And teach your CFs to catch everything they can get to. They're in charge out there. Go get the ball.
 
Jun 11, 2013
2,623
113
I agree that working on calling balls it really important. One quick drill we used to do was have them start even with a coach from around 30 feet. We would throw a simple popup pretty close to them. After they catch they drop and start running. We would lead them for a line drive which they would drop then throw one that they really had to run for. We hoped they would catch 1/3 of the long ones. The goal was to teach them they could run out more than they think. It was amazing doing this over a season how much the distance they covered on the 3rd throw changed over a period of time.
 
Aug 1, 2019
986
93
MN
Does anybody have some good outfield drills? I coach a 10u team and we have a pitching machine we use to throw fly balls. The girls do pretty good tracking and catching fly balls. Balls in the gaps or line drives that drop before we get to them absolutely eat us alive. We take poor angles and we miss a lot of balls even the ones we do get to. I’m looking for something that’s not going to end up with us chasing balls to the fence over and over. I just hate to waste all that time. Maybe that is the answer just didn’t know if there was something more efficient that someone else has done.
I was watching our 11u rec play tonight and I sure saw what you talked about taking bad angles and being eaten alive by liners on the ground. Unless it was hit right to them, you were going to see the back of their jersey as they chased after it. We used to do angle drills to get girls to read a soft fly properly, probably need to spend a good amount of time on angle drills for those liners and rollers as well.
 
Oct 26, 2019
1,389
113
Using the pitching machine is a good idea. You can place the ball. Different trajectories. Put a cone at the starting spot and another cone to where the ball is going to land. They dont have to think, just run to the cone. If you can teach them to tuck their glove and run (do not run with arm reached out) to the cone and catch the ball on the run, you will be way ahead of the average 10U,12U, 14U outfielder. Start easy and increase difficulty very slowly.
This was a staple at almost every high school practice. Keep with this and they will figure it out!
 
Oct 3, 2011
3,478
113
Right Here For Now
While a machine is a good way to start for the girls to learn, eventually, the girls are going to need to learn to read the ball coming off the bat. Our outfield has improved tremendously once I taught my OFers how to read it. Their first few steps are key to successfully fielding the ball as others have alluded to. Repition is key in anything SB related.

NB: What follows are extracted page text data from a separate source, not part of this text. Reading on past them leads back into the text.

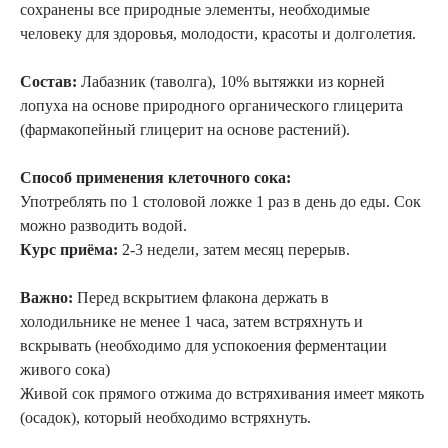
сохранены все природные элементы, необходимые
человеку для здоровья, молодости, красоты и долголетия.
Состав:
Лабазник (таволга), 10% вытяжки из корней
лопуха на основе природного органического глицерита
(фармакопейный глицерит на основе растений).
Способ применения клеточного сока:
Употреблять по 1 столовой ложке 1 раз в день до еды. Сок
можно разводить водой.
Курс приёма:
2-3 недели, затем месяц перерыв.
Важно:
Перед вскрытием флакона держать в
холодильнике не менее 1 часа, затем встряхнуть и
вскрывать (необходимо для успокоения ферментации
живого сока)
Живой сок прямого отжима до встряхивания имеет мякоть
(осадок), который необходимо встряхнуть.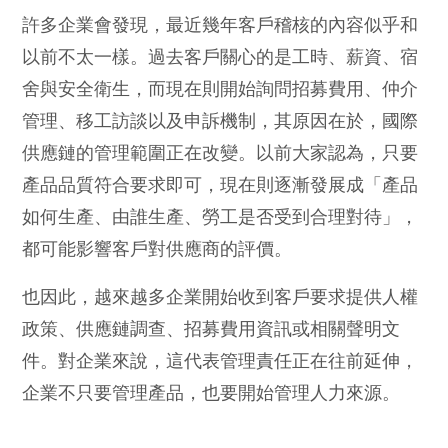
許多企業會發現，最近幾年客戶稽核的內容似乎和
以前不太一樣。過去客戶關心的是工時、薪資、宿
舍與安全衛生，而現在則開始詢問招募費用、仲介
管理、移工訪談以及申訴機制，其原因在於，國際
供應鏈的管理範圍正在改變。以前大家認為，只要
產品品質符合要求即可，現在則逐漸發展成「產品
如何生產、由誰生產、勞工是否受到合理對待」，
都可能影響客戶對供應商的評價。
也因此，越來越多企業開始收到客戶要求提供人權
政策、供應鏈調查、招募費用資訊或相關聲明文
件。對企業來說，這代表管理責任正在往前延伸，
企業不只要管理產品，也要開始管理人力來源。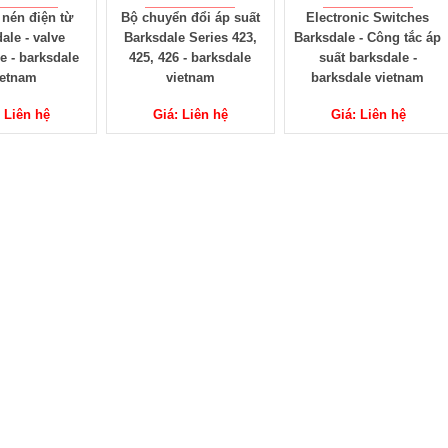
 nén điện từ
Bộ chuyển đổi áp suất
Electronic Switches
ale - valve
Barksdale Series 423,
Barksdale - Công tắc áp
e - barksdale
425, 426 - barksdale
suất barksdale -
ietnam
vietnam
barksdale vietnam
: Liên hệ
Giá: Liên hệ
Giá: Liên hệ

It also helps if your middle infielders relay the pitch location call to the outfield behind their backs. Teach your players the locations of the pitches so the can be more alert. In other words, an outside pitch will usually go to the right side of the OF if hit. By relaying the pitch location, this will alert the CF and RF to be extra alert. Of course this isn't always the case. Sometimes a hitter catches it early and pulls it. That said, it pays to play the odds so to speak.
 
Aug 20, 2017
1,489
113
Work on 1 handed catches on the run on the machine: back left/right, side left/right, front left/right. Add the plant and get the ball in, don’t just catch it.

Also, put machine at home plate and work “tweeners” with infielders and outfielders at their positions. Shoot shallow pop flys over the infield and in front of the outfield. Teach infielders to go get it too. Must communicate. Outfield has priority. Make sure infielders cover bases on balls they know they will not get to.
 
Jan 25, 2022
895
93
For the line drives and rollers, we had some success with the half moon drill. teaching them to come around and get lined up with the ball. it was as simple has have a hit, or throw to replicate the hit, and force them to run in an arc before the point of no return. you can also put a person or obstacle/cone out that they aren't allowed to get inside of as they work toward the ball/position they need.

there's nothing complex about it. just the name "half moon" took care of at least have of the girls as far as wrapping their head around the concept. it worked much better for the new MS girls vs the new LL age kids we used it on the first time.